A cuentagotas, pero de forma constante, el cine cubano se asoma a nuestras pantallas, la mayoría de las veces en forma de comedias agridulces que narran las intimidades de la vida en la isla e ilustran el cotidiano oficio de sus habitantes de sobrevivir con ese entusiasmo que caracteriza, al menos en el cine, al pueblo cubano. Esta película no es la excepción, y en ella Juan Carlos Tabío, veterano cineasta cubano, coautor con Gutiérrez Alea de la decisiva Fresa y chocolate, insiste en la fórmula que ya aplicara en Guantanamera o Lista de espera, ambas estrenadas en España, comedias corales en las que, como manda la tradición revolucionaria, el protagonista es el pueblo, y en las que la mirada crítica derivada del realismo con que se contemplan las dificultades de ese día a día con escasos medios materiales, encuentra su contrapeso, no sé si a instancias de las mismas urgencias revolucionarias, en ese aliento optimista con que todos encaran su presente y su futuro.

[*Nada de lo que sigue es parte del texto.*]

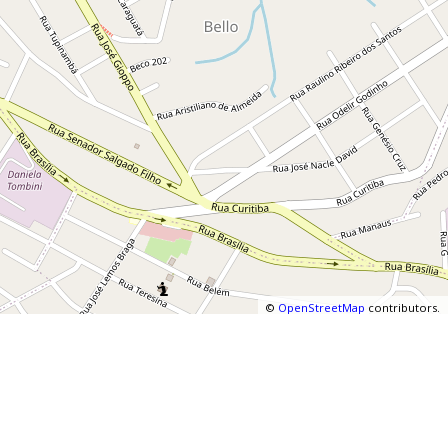
©
OpenStreetMap
contributors.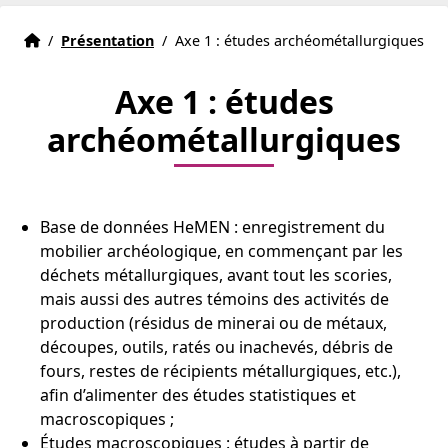
Accueil
Accueil
/
Présentation
/
Axe 1 : études archéométallurgiques
Axe 1 : études
archéométallurgiques
Base de données HeMEN : enregistrement du
mobilier archéologique, en commençant par les
déchets métallurgiques, avant tout les scories,
mais aussi des autres témoins des activités de
production (résidus de minerai ou de métaux,
découpes, outils, ratés ou inachevés, débris de
fours, restes de récipients métallurgiques, etc.),
afin d’alimenter des études statistiques et
macroscopiques ;
Études macroscopiques : études à partir de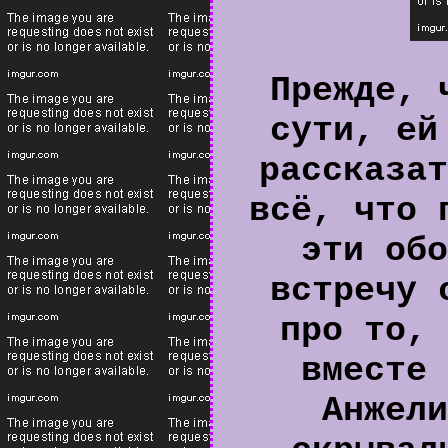
Прежде, 
сути, ей
рассказат
всё, что 
эти обо
встречу 
про то, 
вместе 
Анжели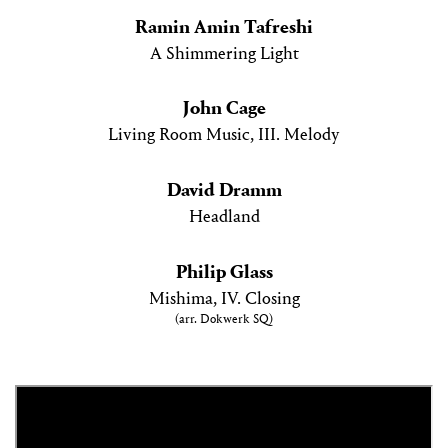
Ramin Amin Tafreshi
A Shimmering Light
John Cage
Living Room Music, III. Melody
David Dramm
Headland
Philip Glass
Mishima, IV. Closing
(arr. Dokwerk SQ)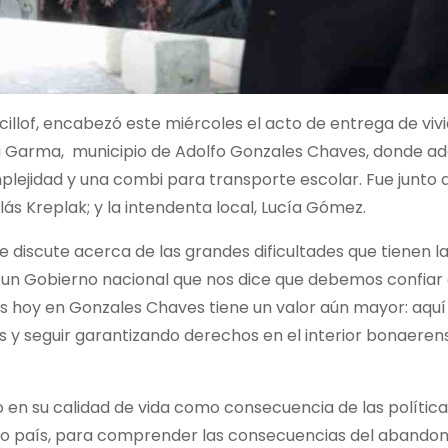
icillof, encabezó este miércoles el acto de entrega de viv
e la Garma, municipio de Adolfo Gonzales Chaves, donde 
ejidad y una combi para transporte escolar. Fue junto a
olás Kreplak; y la intendenta local, Lucía Gómez.
e discute acerca de las grandes dificultades que tienen la
 un Gobierno nacional que nos dice que debemos confiar 
s hoy en Gonzales Chaves tiene un valor aún mayor: aquí 
 y seguir garantizando derechos en el interior bonaerens
o en su calidad de vida como consecuencia de las polític
stro país, para comprender las consecuencias del abandon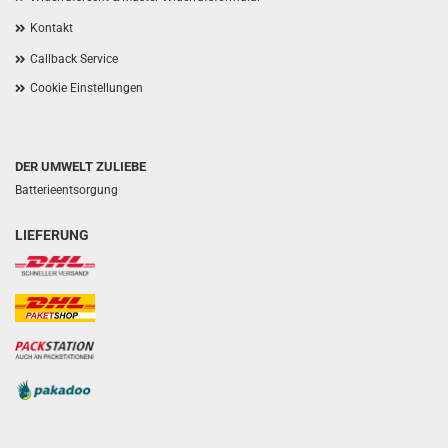
Kontakt
Callback Service
Cookie Einstellungen
DER UMWELT ZULIEBE
Batterieentsorgung
LIEFERUNG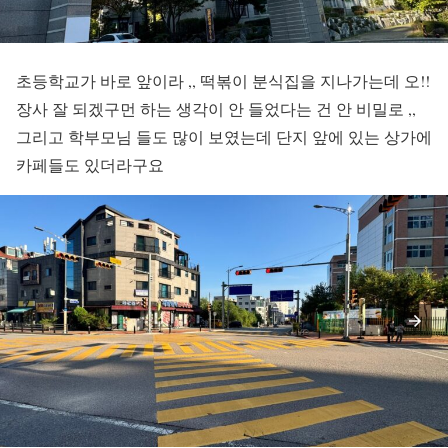
초등학교가 바로 앞이라 ,, 떡볶이 분식집을 지나가는데 오!!
장사 잘 되겠구먼 하는 생각이 안 들었다는 건 안 비밀로 ,,
그리고 학부모님 들도 많이 보였는데 단지 앞에 있는 상가에
카페들도 있더라구요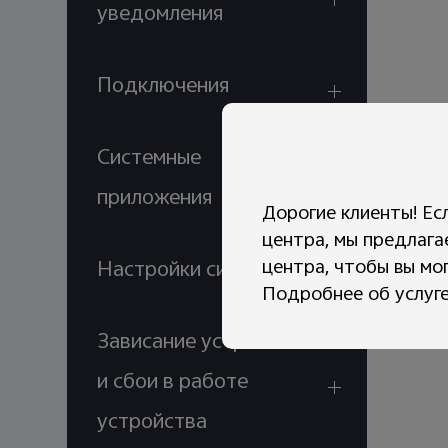
уведомления
Подключения
Системные
приложения
Дорогие клиенты! Ес
центра, мы предлага
центра, чтобы вы мо
Настройки системы
Подробнее об услуге
Зависание устройства
и сбои в работе
устройства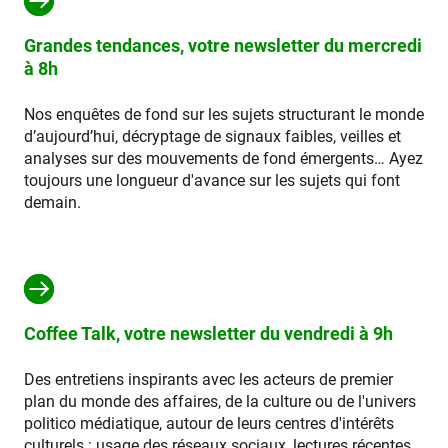
Grandes tendances, votre newsletter du mercredi
à 8h
Nos enquêtes de fond sur les sujets structurant le monde
d’aujourd’hui, décryptage de signaux faibles, veilles et
analyses sur des mouvements de fond émergents… Ayez
toujours une longueur d'avance sur les sujets qui font
demain.
Coffee Talk, votre newsletter du vendredi à 9h
Des entretiens inspirants avec les acteurs de premier
plan du monde des affaires, de la culture ou de l'univers
politico médiatique, autour de leurs centres d'intérêts
culturels : usage des réseaux sociaux, lectures récentes,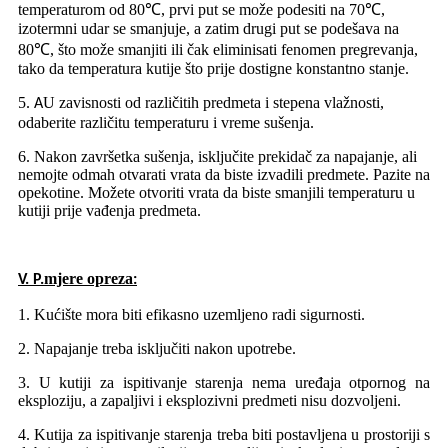
temperaturom od 80℃, prvi put se može podesiti na 70℃,
izotermni udar se smanjuje, a zatim drugi put se podešava na
80℃, što može smanjiti ili čak eliminisati fenomen pregrevanja,
tako da temperatura kutije što prije dostigne konstantno stanje.
5
U zavisnosti od različitih predmeta i stepena vlažnosti,
.
A
odaberite različitu temperaturu i vreme sušenja.
6. Nakon završetka sušenja, isključite prekidač za napajanje, ali
nemojte odmah otvarati vrata da biste izvadili predmete. Pazite na
opekotine. Možete otvoriti vrata da biste smanjili temperaturu u
kutiji prije vađenja predmeta.
mjere opreza
V. P.
:
1. Kućište mora biti efikasno uzemljeno radi sigurnosti.
2. Napajanje treba isključiti nakon upotrebe.
3. U kutiji za ispitivanje starenja nema uređaja otpornog na
eksploziju, a zapaljivi i eksplozivni predmeti nisu dozvoljeni.
4. Kutija za ispitivanje starenja treba biti postavljena u prostoriji s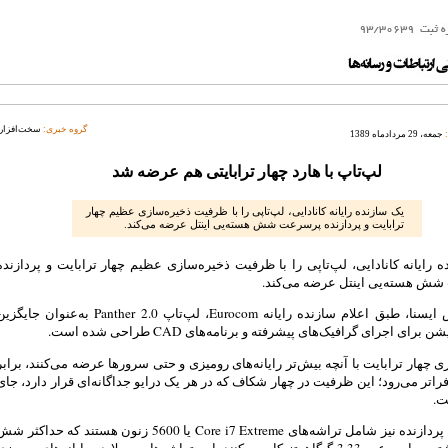
گروه خبری:
سخت‌افزار
جمعه، 29 مردادماه 1389
لپ‌تاپ با هارد چهار ترابایتی هم عرضه شد
یک سازنده رایانه کانادایی، لپ‌تاپی را با ظرفیت ذخیره‌سازی عظیم چهار
ترابایت و پردازنده پرسرعت شش هسته‌یی اینتل عرضه می‌کند.
 رایانه کانادایی، لپ‌تاپی را با ظرفیت ذخیره‌سازی عظیم چهار ترابایت و پردازنده
ش هسته‌یی اینتل عرضه می‌کند.
به گزارش ایسنا، طبق اعلام سازنده رایانه Eurocom، لپ‌تاپ Panther 2.0 به‌عنوان جایگ
رای اجرای گرافیک‌های پیشرفته و برنامه‌های CAD طراحی شده است.
ی چهار ترابایت با آنچه بیش‌تر رایانه‌های رومیزی و حتی سرورها عرضه می‌کنند، برابر
 فراتر می‌رود؛ این ظرفیت در چهار شکاف که در هر یک درایو جداگانه‌ای قرار دارد، جای
ت.
گزینه‌های پردازنده نیز شامل تراشه‌های Core i7 Extreme یا 5600 زنون هستند که حداکثر 
هسته داشته و با سرعت 3.33 گیگاهرتز کار می‌کنند. این تراشه‌ها معمولا در رایانه‌های رومیز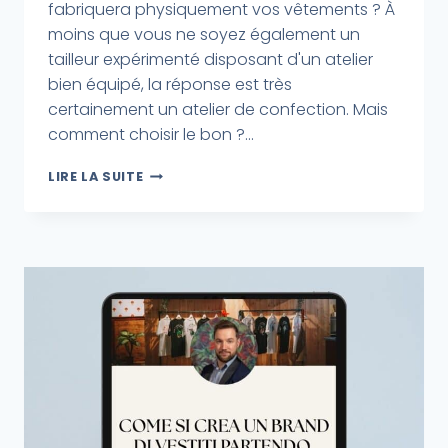
fabriquera physiquement vos vêtements ? À
moins que vous ne soyez également un
tailleur expérimenté disposant d'un atelier
bien équipé, la réponse est très
certainement un atelier de confection. Mais
comment choisir le bon ?...
LIRE LA SUITE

Juan Carlos Tabío enriquece la narración con diversos recursos que distancian el relato, desde el off del protagonista o sus complicidades con la cámara, hasta situaciones tan simpáticas como el tipo que no juega ningún papel en la historia pero saluda al protagonista para salir en la película, o el encuentro entre los dos eternos rivales narrado según los códigos del western, porque la persona que lo cuenta es un fan del género. Una disposición narrativa de la que el cineasta ya había hecho gala en trabajos anteriores, como Se permuta (1984) y sobre todo Plaff (1988), y que proporciona al film un agradable aire cómplice, aunque finalmente todo resulte demasiado visto, y esta historia de pueblo cubano que sigue los pasos del Villar del Río de Bienvenido Mr. Marshall (película que, en un ejercicio de honradez, se cita explícitamente) y encomienda su salvación a la quimera de una ayuda llovida del cielo exterior, se quede corta en casi todas sus prestaciones, por sospechosamente conocida en unos casos, su retrato de la sociedad cubana contemporánea, y por su escaso alcance en otros, como comedia de celos e infidelidades.